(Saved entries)
________

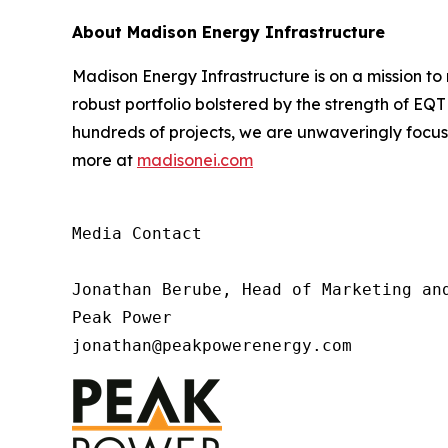
About Madison Energy Infrastructure
Madison Energy Infrastructure is on a mission t
robust portfolio bolstered by the strength of EQ
hundreds of projects, we are unwaveringly focu
more at
madisonei.com
Media Contact

Jonathan Berube, Head of Marketing and
Peak Power

jonathan@peakpowerenergy.com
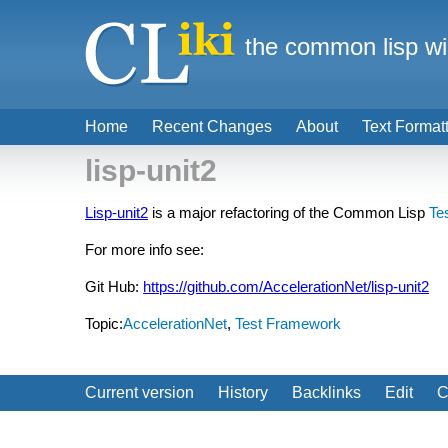
the common lisp wi
Home
Recent Changes
About
Text Format
lisp-unit2
Lisp-unit2
is a major refactoring of the Common Lisp
Te
For more info see:
Git Hub:
https://github.com/AccelerationNet/lisp-unit2
Topic:
AccelerationNet
,
Test Framework
Current version
History
Backlinks
Edit
C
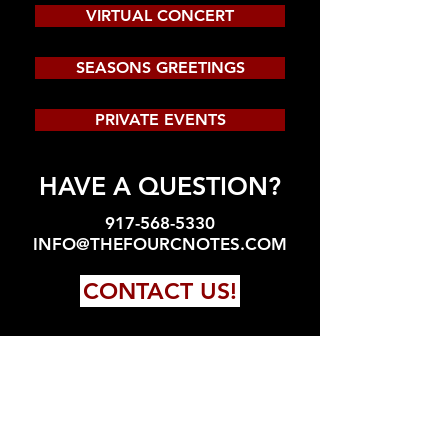
VIRTUAL CONCERT
SEASONS GREETINGS
PRIVATE EVENTS
HAVE A QUESTION?
917-568-5330
INFO@THEFOURCNOTES.COM
CONTACT US!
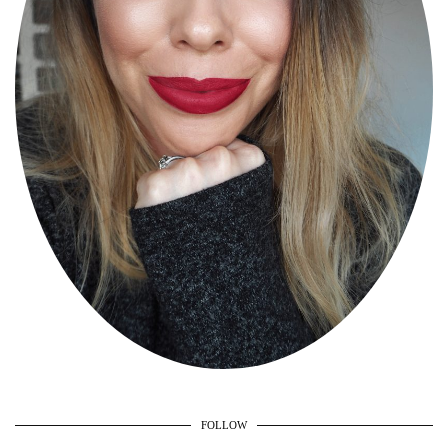
FOLLOW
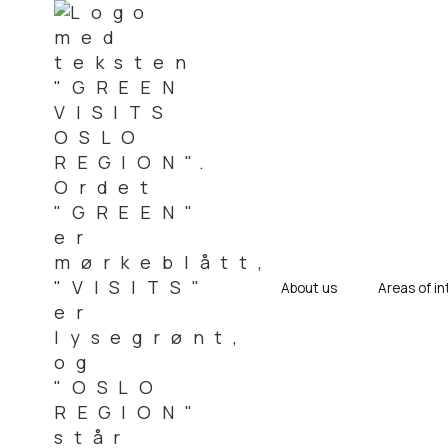
About us
Areas of in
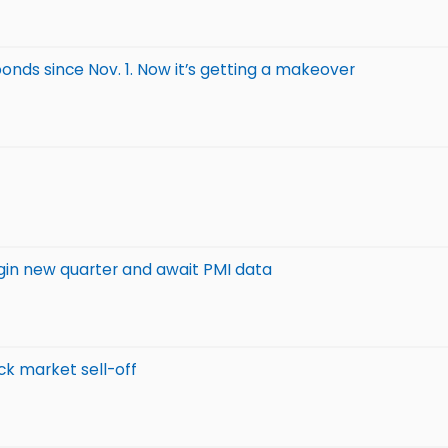
 bonds since Nov. 1. Now it’s getting a makeover
egin new quarter and await PMI data
ck market sell-off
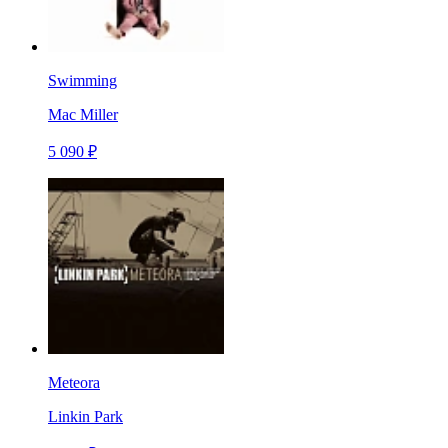
Swimming
Mac Miller
5 090 ₽
Meteora
Linkin Park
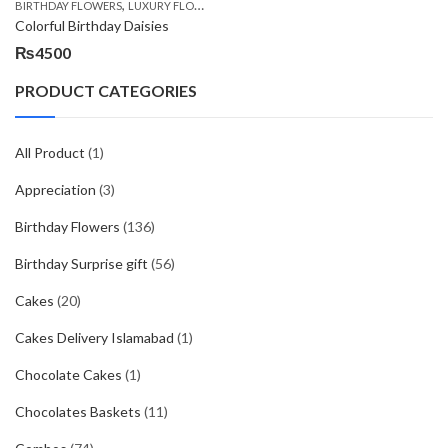
,
,
,
BIRTHDAY FLOWERS
LUXURY FLOWERS
PREMIUM FLOWERS
WOMENS DAY FLOW
Colorful Birthday Daisies
₨
4500
PRODUCT CATEGORIES
All Product
(1)
Appreciation
(3)
Birthday Flowers
(136)
Birthday Surprise gift
(56)
Cakes
(20)
Cakes Delivery Islamabad
(1)
Chocolate Cakes
(1)
Chocolates Baskets
(11)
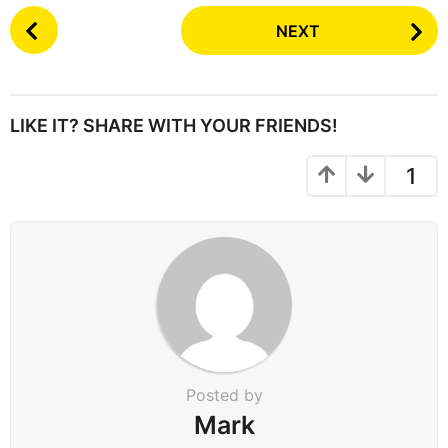
P
NEXT
o
s
t
P
LIKE IT? SHARE WITH YOUR FRIENDS!
a
g
1
i
n
a
t
i
o
n
Posted by
Mark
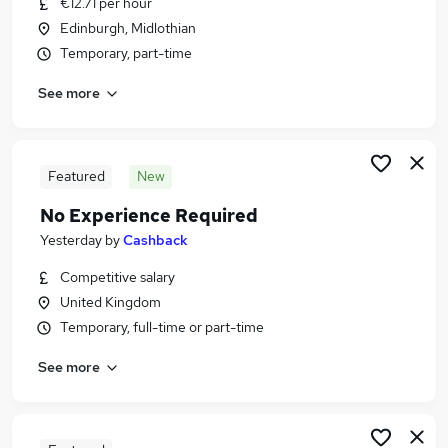
€12.71 per hour
Similar searches:
Edinburgh, Midlothian
Admin, Secretarial & PA Jobs in Belfast
Temporary, part-time
Admin, Secretarial & PA Jobs in Birmingham
See more
Admin, Secretarial & PA Jobs in Bradford
Featured
New
No Experience Required
Yesterday
by
Cashback
Competitive salary
United Kingdom
Temporary, full-time or part-time
See more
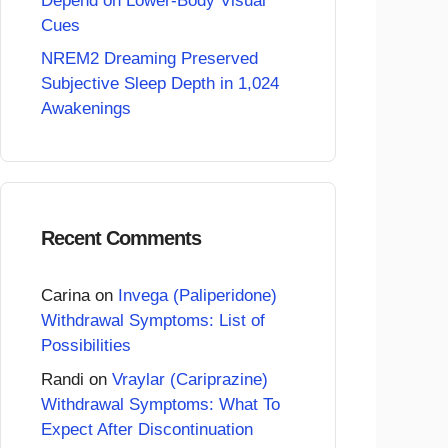
Depend on Lower-Body Visual
Cues
NREM2 Dreaming Preserved
Subjective Sleep Depth in 1,024
Awakenings
Recent Comments
Carina
on
Invega (Paliperidone)
Withdrawal Symptoms: List of
Possibilities
Randi
on
Vraylar (Cariprazine)
Withdrawal Symptoms: What To
Expect After Discontinuation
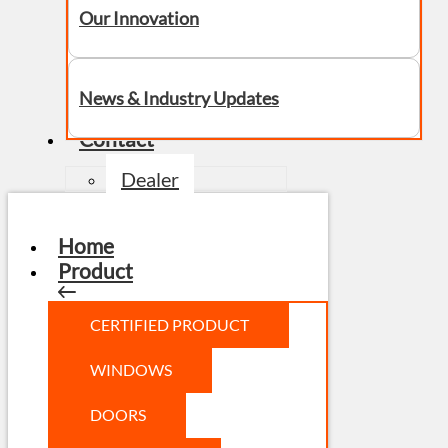
Our Innovation
News & Industry Updates
Contact
Dealer
Home
Product
CERTIFIED PRODUCT
WINDOWS
DOORS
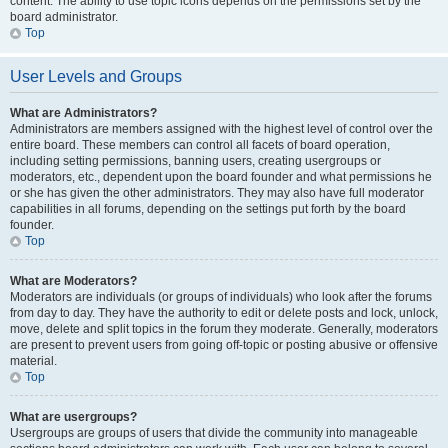
content. The ability to use topic icons depends on the permissions set by the
board administrator.
Top
User Levels and Groups
What are Administrators?
Administrators are members assigned with the highest level of control over the
entire board. These members can control all facets of board operation,
including setting permissions, banning users, creating usergroups or
moderators, etc., dependent upon the board founder and what permissions he
or she has given the other administrators. They may also have full moderator
capabilities in all forums, depending on the settings put forth by the board
founder.
Top
What are Moderators?
Moderators are individuals (or groups of individuals) who look after the forums
from day to day. They have the authority to edit or delete posts and lock, unlock,
move, delete and split topics in the forum they moderate. Generally, moderators
are present to prevent users from going off-topic or posting abusive or offensive
material.
Top
What are usergroups?
Usergroups are groups of users that divide the community into manageable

________

→ Instructions to follow:
Please print all the lines above exactly as given and leave out every picture.

→ Exercise output:
About Madison Energy Infrastructure
Madison Energy Infrastructure is on a mission t
robust portfolio bolstered by the strength of EQ
hundreds of projects, we are unwaveringly focu
more at
madisonei.com
Media Contact

Jonathan Berube, Head of Marketing and
Peak Power

jonathan@peakpowerenergy.com
the common lisp wi
Home
Recent Changes
About
Text Format
lisp-unit2
Lisp-unit2
is a major refactoring of the Common Lisp
Te
For more info see:
Git Hub:
https://github.com/AccelerationNet/lisp-unit2
Topic:
AccelerationNet
,
Test Framework
Current version
History
Backlinks
Edit
C
VIRTUAL CONCERT
SEASONS GREETINGS
PRIVATE EVENTS
HAVE A QUESTION?
917-568-5330
INFO@THEFOURCNOTES.COM
CONTACT US!
FOLLOW
About us
Areas of in
 bonds since Nov. 1. Now it’s getting a makeover
egin new quarter and await PMI data
ck market sell-off
Swimming
Mac Miller
5 090 ₽
Meteora
Linkin Park
,
,
,
BIRTHDAY FLOWERS
LUXURY FLOWERS
PREMIUM FLOWERS
WOMENS DAY FLOW
Colorful Birthday Daisies
₨
4500
PRODUCT CATEGORIES
All Product
(1)
Appreciation
(3)
Birthday Flowers
(136)
Birthday Surprise gift
(56)
Cakes
(20)
Cakes Delivery Islamabad
(1)
Chocolate Cakes
(1)
Chocolates Baskets
(11)
P
NEXT
o
s
t
P
LIKE IT? SHARE WITH YOUR FRIENDS!
a
g
1
i
n
a
t
i
o
n
Posted by
Mark
€12.71 per hour
Similar searches:
Edinburgh, Midlothian
Admin, Secretarial & PA Jobs in Belfast
Temporary, part-time
Admin, Secretarial & PA Jobs in Birmingham
See more
Admin, Secretarial & PA Jobs in Bradford
Featured
New
No Experience Required
Yesterday
by
Cashback
Competitive salary
United Kingdom
Temporary, full-time or part-time
See more
Depend on Lower-Body Visual
Cues
NREM2 Dreaming Preserved
Subjective Sleep Depth in 1,024
Awakenings
Recent Comments
Carina
on
Invega (Paliperidone)
Withdrawal Symptoms: List of
Possibilities
Randi
on
Vraylar (Cariprazine)
Withdrawal Symptoms: What To
Expect After Discontinuation
Our Innovation
News & Industry Updates
Contact
Dealer
Home
Product
CERTIFIED PRODUCT
WINDOWS
DOORS
content. The ability to use topic icons depends on the permissions set by the
board administrator.
Top
User Levels and Groups
What are Administrators?
Administrators are members assigned with the highest level of control over the
entire board. These members can control all facets of board operation,
including setting permissions, banning users, creating usergroups or
moderators, etc., dependent upon the board founder and what permissions he
or she has given the other administrators. They may also have full moderator
capabilities in all forums, depending on the settings put forth by the board
founder.
Top
What are Moderators?
Moderators are individuals (or groups of individuals) who look after the forums
from day to day. They have the authority to edit or delete posts and lock, unlock,
move, delete and split topics in the forum they moderate. Generally, moderators
are present to prevent users from going off-topic or posting abusive or offensive
material.
Top
What are usergroups?
Usergroups are groups of users that divide the community into manageable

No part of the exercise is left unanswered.